Peter MacKay, startujący w wyborach na lidera federalnej partii konserwatywnej, zapowiada, że pójdzie w torotnońskiej paradzie równości. Powiedział, że już zwrócił się do organizatorów marszu o pozwolenie na uczestnictwo. Jeśli je dostanie i wygra wybory na lidera – które odbędą się 27 czerwca, dzień przed paradą – będzie pierwszym przewodniczącym federalnych konserwatystów biorącym udział w tego typu imprezie LGBTQ.
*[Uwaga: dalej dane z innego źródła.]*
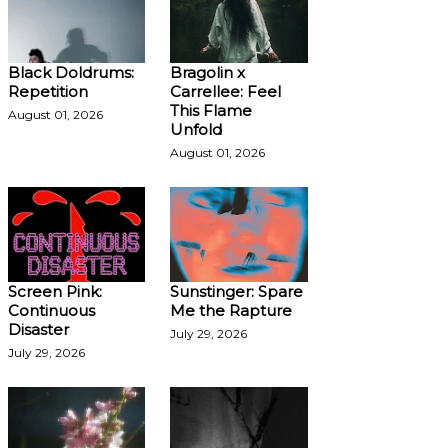
Black Doldrums:
Bragolin x
Repetition
Carrellee: Feel
This Flame
August 01, 2026
Unfold
August 01, 2026
Screen Pink:
Sunstinger: Spare
Continuous
Me the Rapture
Disaster
July 29, 2026
July 29, 2026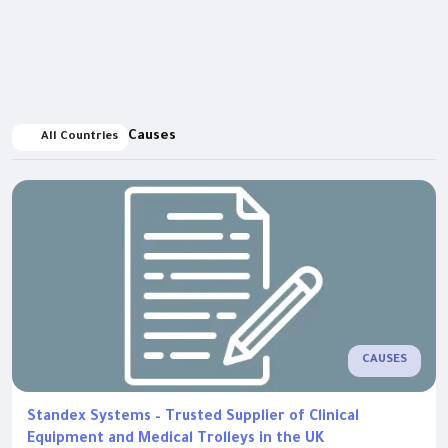
Causes
All Countries
CAUSES
Standex Systems – Trusted Supplier of Clinical
Equipment and Medical Trolleys in the UK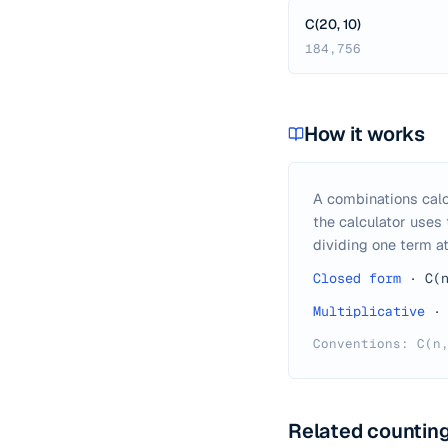
C(20, 10)
184,756
How it works
A combinations calc
the calculator uses
dividing one term at
Closed form
·
C(
Multiplicative
·
Conventions: C(n
Related counting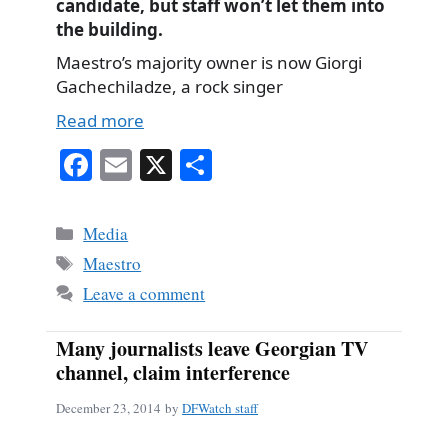
candidate, but staff won’t let them into
the building.
Maestro’s majority owner is now Giorgi
Gachechiladze, a rock singer
Read more
Fa
E
X
S
ce
m
ha
bo
ail
re
Categories
Media
ok
Tags
Maestro
Leave a comment
Many journalists leave Georgian TV
channel, claim interference
December 23, 2014
by
DFWatch staff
Parady równości są ważne, powiedział MacKay. Żyjemy w świecie, w którym orientacja seksualna i tożsamość płciowa wciąż są narzędziem ucisku tyranów i bigotów. W Kanadzie mamy to szczęście, że społeczeństwo jest bardziej tolerancyjne, wykazuje więcej akceptacji i zrozumienia, ale wciąż jest wiele rzeczy do zrobienia.
MacKay od dawna był bardziej przychylny “małżeństwom” homoseksualnym niż inni politycy konserwatywni. W 2006 roku był jednym z nielicznych ministrów, którzy zagłosowali przeciwko rządowej rezolucji przywrócenia tradycyjnej definicji małżeństwa.
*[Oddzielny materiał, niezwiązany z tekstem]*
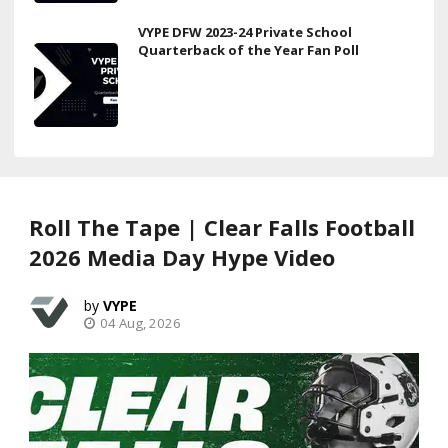
VYPE DFW 2023-24 Private School
Quarterback of the Year Fan Poll
Roll The Tape | Clear Falls Football
2026 Media Day Hype Video
VYPE
04 Aug, 2026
Polityk mówi, że krytyka ze strony konserwatystów społecznych nie będzie go dziwić. Ale stwierdził, że na potępienie udziału w paradzie równości nie ma żadnego kontrargumentu.
Andrew Scheer nigdy nie uczestniczył w paradzie i też był krytykowany. Niektórzy zarzucali mu, że nie uznaje równości praw mniejszości seksualnych w Kanadzie.
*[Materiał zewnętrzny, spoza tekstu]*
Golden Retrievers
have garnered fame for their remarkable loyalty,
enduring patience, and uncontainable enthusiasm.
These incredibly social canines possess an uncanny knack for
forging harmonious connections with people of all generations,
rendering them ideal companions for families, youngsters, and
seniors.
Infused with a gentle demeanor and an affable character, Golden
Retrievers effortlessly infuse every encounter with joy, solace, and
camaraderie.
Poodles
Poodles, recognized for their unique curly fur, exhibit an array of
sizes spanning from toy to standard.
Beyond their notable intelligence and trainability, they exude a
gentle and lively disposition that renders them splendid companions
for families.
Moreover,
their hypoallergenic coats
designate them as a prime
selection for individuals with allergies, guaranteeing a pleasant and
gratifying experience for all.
Erin O’Toole, poseł z Ontario, który również będzie ubiegał się o stanowisko lidera konserwatystów, również wyraził chęć pomaszerowania w paradzie równości. Zaznaczył jednak, że nie będzie to parada w Toronto, ponieważ nie zgadza się z zasadami organizatorów, którzy wykluczają możliwość uczestnictwa umundurowanych policjantów.